Vikar studies the scene.

“You know, vicar,” Viking Man says, tossing away his half-devoured cigar, “for some reason I feel like maybe you and you alone would understand this, but God loves two things and that’s the Movies and the Bomb. Of all the monuments we’ve made to God over the last five thousand years, have there been any that so nearly communicate our awe of Him? Have there been any that so nearly approximate His majesty? With the Movies and the Bomb, we’ve offered gifts that are worthy of Him.”

“God hates children.”

For a moment Viking Man is too lost in his reverie to have heard, but then he turns to the other man. “Can’t say I ever thought of it that way, vicar.”

“God is always killing children in the Bible or threatening to,” says Vikar. “He kills His own child.”
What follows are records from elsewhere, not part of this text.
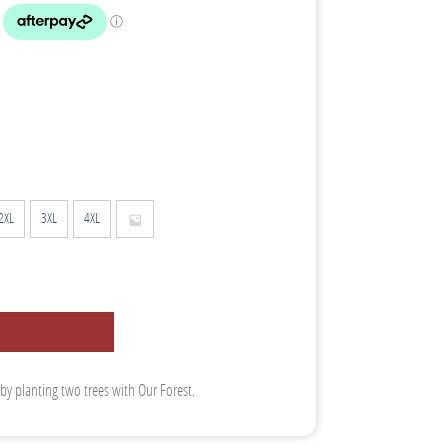
2XL
3XL
4XL
 by planting two trees with Our Forest.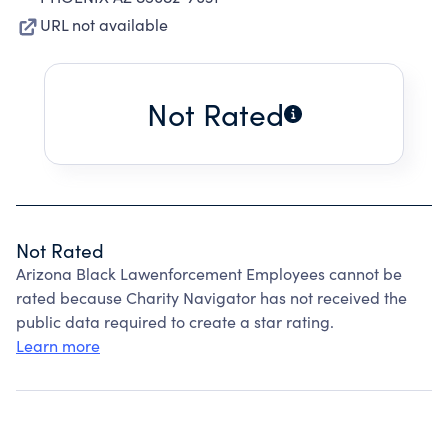
URL not available
Not Rated
Not Rated
Arizona Black Lawenforcement Employees cannot be
rated because Charity Navigator has not received the
public data required to create a star rating.
Learn more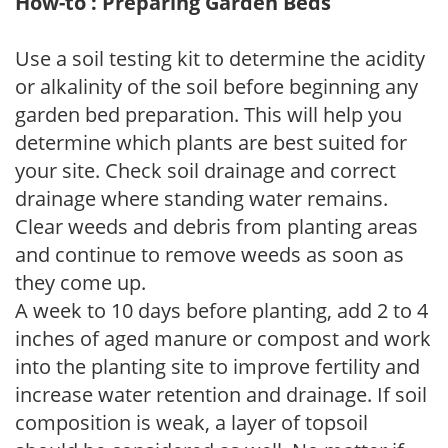
How-to : Preparing Garden Beds
Use a soil testing kit to determine the acidity
or alkalinity of the soil before beginning any
garden bed preparation. This will help you
determine which plants are best suited for
your site. Check soil drainage and correct
drainage where standing water remains.
Clear weeds and debris from planting areas
and continue to remove weeds as soon as
they come up.
A week to 10 days before planting, add 2 to 4
inches of aged manure or compost and work
into the planting site to improve fertility and
increase water retention and drainage. If soil
composition is weak, a layer of topsoil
Viking Man nods slowly. “That’s a hell of an observation,” he says. “Listen, vicar, can you hand me something from the glove compartment?”

Vikar opens the glove compartment. There are maps and an old note pad and pen. There’s also a small package of something wrapped in foil.

“Hand me that small bit of tin foil there, will you?” says Viking Man.

Vikar takes the foil from the glove compartment. Under the maps is a gun. “There’s a gun,” says Vikar.

“Smith & Wesson.38. Go ahead and hold it if you want.”

“No, thank you.”

“Good for you, vicar,” Viking Man says, unfolding the foil and carefully beginning to roll a joint in his lap, “it’s not a damned toy. Schrader already would have shot one of us by now, the stupid son of a bitch.” He lights it and draws in the smoke and offers it to Vikar.